The strategic review comes as GoPro reported a challenging first quarter 2026, posting a GAAP net loss of $81 million or $0.50 per share. Total revenue declined sharply, with retail channel revenue falling 35% year-over-year to $61 million while direct-to-consumer sales through GoPro.com dropped 6% to $38 million.
Pivot to Professional Markets
The timing aligns with GoPro's broader strategic pivot beyond consumer action cameras. The company launched its MISSION 1 Series cameras as its first step into professional imaging, targeting enterprise and institutional buyers where margins and purchase volumes can support higher-priced products.
CEO Nicholas Woodman outlined defense and aerospace opportunities during the Q1 2026 earnings discussion, signaling the company's intent to leverage its imaging expertise in regulated sectors that typically offer longer product lifecycles and more predictable revenue streams than consumer electronics.

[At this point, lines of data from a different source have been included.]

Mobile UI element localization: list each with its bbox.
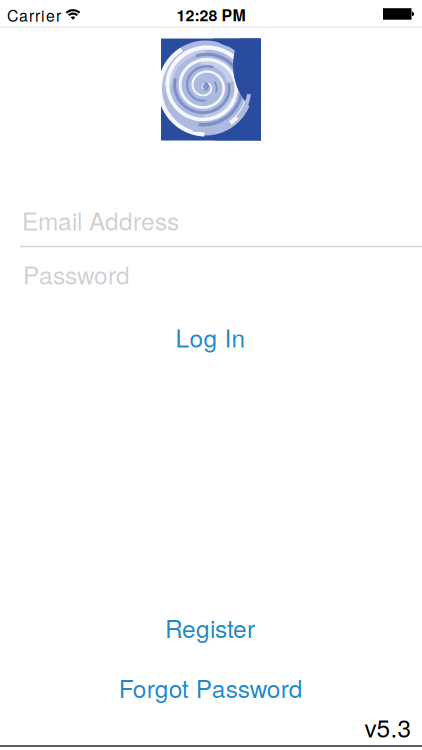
staticText: Password xyxy=(23,256,130,291)
staticText: v5.3 xyxy=(364,710,412,744)
button[interactable]: Register xyxy=(165,610,255,645)
staticText: Forgot Password xyxy=(119,670,303,705)
staticText: Email Address xyxy=(22,202,179,237)
staticText: Log In xyxy=(176,320,246,354)
button[interactable]: Forgot Password xyxy=(119,670,303,705)
staticText: 12:28 PM xyxy=(176,3,246,26)
button[interactable]: Password xyxy=(23,251,421,297)
button[interactable]: Log In xyxy=(176,320,246,354)
staticText: Carrier xyxy=(7,4,61,26)
button[interactable]: Email Address xyxy=(22,197,420,243)
staticText: Register xyxy=(165,610,255,645)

This diversification effort reflects lessons learned from GoPro's consumer-focused trajectory. The company rode the initial action camera wave through rapid growth in the 2010s but found itself increasingly squeezed by smartphone camera improvements and market saturation. Professional markets offer different competitive dynamics, where specialized features and ruggedization command premium pricing.

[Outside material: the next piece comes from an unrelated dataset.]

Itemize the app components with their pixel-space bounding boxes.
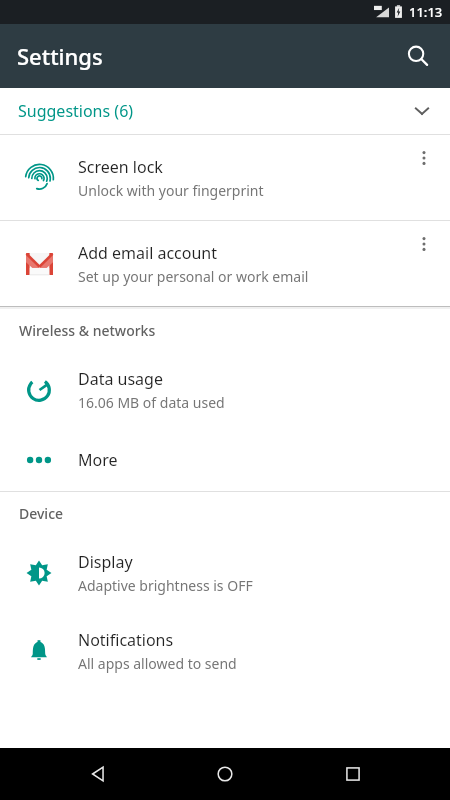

Market Position and Challenges
The retail revenue decline underscores the structural headwinds facing GoPro's core business. Consumer action camera adoption has plateaued as smartphone cameras have absorbed many casual use cases, while dedicated enthusiasts represent a finite addressable market. The 35% year-over-year drop in retail sales suggests this pressure is accelerating rather than stabilizing.
The relative resilience of direct sales—down only 6% compared to retail's 35% decline—indicates that GoPro maintains stronger positioning with committed users who seek out the brand specifically. However, direct sales represented just $38 million against $61 million in retail, meaning the company cannot offset wholesale declines through its owned channel alone.

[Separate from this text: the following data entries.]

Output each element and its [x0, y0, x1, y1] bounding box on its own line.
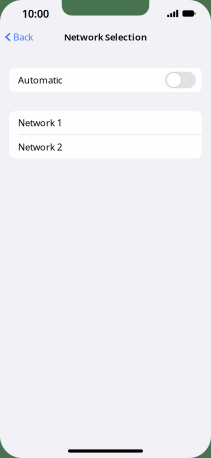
button[interactable]: Network 2: [9, 135, 202, 158]
staticText: Network 1: [18, 116, 62, 129]
button[interactable]: Back: [1, 28, 38, 46]
staticText: Network 2: [18, 141, 62, 153]
staticText: 10:00: [22, 6, 49, 21]
button[interactable]: Automatic: [9, 68, 202, 92]
button[interactable]: Network 1: [9, 111, 202, 134]
staticText: Automatic: [18, 74, 62, 86]
staticText: Network Selection: [64, 31, 147, 43]
staticText: Back: [13, 31, 33, 43]
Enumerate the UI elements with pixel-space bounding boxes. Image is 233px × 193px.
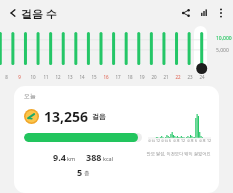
staticText: 20 (151, 74, 157, 80)
staticText: 11 (43, 74, 49, 80)
button[interactable]: More options (213, 5, 229, 21)
staticText: 16 (103, 74, 109, 80)
staticText: 9 (18, 74, 21, 80)
button[interactable]: Share (177, 4, 195, 22)
staticText: 10 (30, 74, 36, 80)
staticText: 걸음 수 (21, 6, 57, 21)
staticText: 21 (163, 74, 169, 80)
staticText: 8 (5, 74, 8, 80)
staticText: 13 (67, 74, 73, 80)
staticText: 17 (115, 74, 121, 80)
button[interactable]: Back (4, 4, 22, 22)
staticText: 걸음 (92, 112, 106, 121)
staticText: 5,000 (216, 47, 229, 54)
staticText: 오후 12 (199, 138, 211, 143)
button[interactable]: 오늘 (14, 86, 219, 193)
staticText: 18 (127, 74, 133, 80)
staticText: 19 (139, 74, 145, 80)
staticText: 12 (55, 74, 61, 80)
staticText: 22 (175, 74, 181, 80)
staticText: kcal (103, 155, 114, 162)
staticText: 388 (86, 151, 102, 163)
staticText: km (67, 155, 76, 162)
staticText: 9.4 (53, 151, 66, 163)
button[interactable]: Chart (195, 4, 213, 22)
staticText: 24 (199, 74, 205, 80)
staticText: 층 (84, 170, 90, 177)
staticText: 오후 6 (187, 138, 197, 143)
staticText: 13,256 (44, 107, 89, 126)
staticText: 오늘 (24, 92, 36, 100)
staticText: 23 (187, 74, 193, 80)
staticText: 15 (91, 74, 97, 80)
staticText: 오전 12 (148, 138, 160, 143)
staticText: 오전 6 (161, 138, 171, 143)
staticText: 10,000 (216, 35, 232, 42)
staticText: 만보 달성, 이전보다 많이 걸었어요 (146, 151, 211, 157)
staticText: 5 (77, 166, 83, 178)
staticText: 오후 12 (173, 138, 185, 143)
button[interactable] (194, 26, 207, 73)
staticText: 14 (79, 74, 85, 80)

Looking at these numbers in context, we have seen this pattern before when hardware companies hit maturation in their core markets. Palm faced similar dynamics in the late 2000s as smartphones eroded PDA demand, ultimately leading to its acquisition by HP. The difference here is that GoPro recognized the inflection point and is proactively exploring alternatives rather than attempting to ride out the cycle.
Strategic Options and Timing
Houlihan Lokey brings deep experience in technology M&A, having advised on transactions across consumer electronics, enterprise software, and emerging technology sectors. Their engagement suggests GoPro is conducting a comprehensive review rather than pursuing a predetermined outcome.
Potential acquirers could include larger consumer electronics companies seeking to expand imaging portfolios, or enterprise technology firms looking to add specialized hardware capabilities. The defense and aerospace positioning creates additional possibilities among contractors serving those sectors.
The timing of this review reflects both immediate financial pressures and longer-term strategic considerations. While the Q1 losses are substantial, GoPro maintains operational capabilities and brand recognition that could prove valuable to the right acquirer. Waiting longer might erode these assets as competition intensifies and market conditions potentially worsen.
Industry Context
The broader action camera market has consolidated significantly from its peak expansion period. Chinese manufacturers have captured much of the price-sensitive segment, while smartphone integration has reduced casual demand. This leaves a narrower band of professional and enthusiast users who require dedicated hardware.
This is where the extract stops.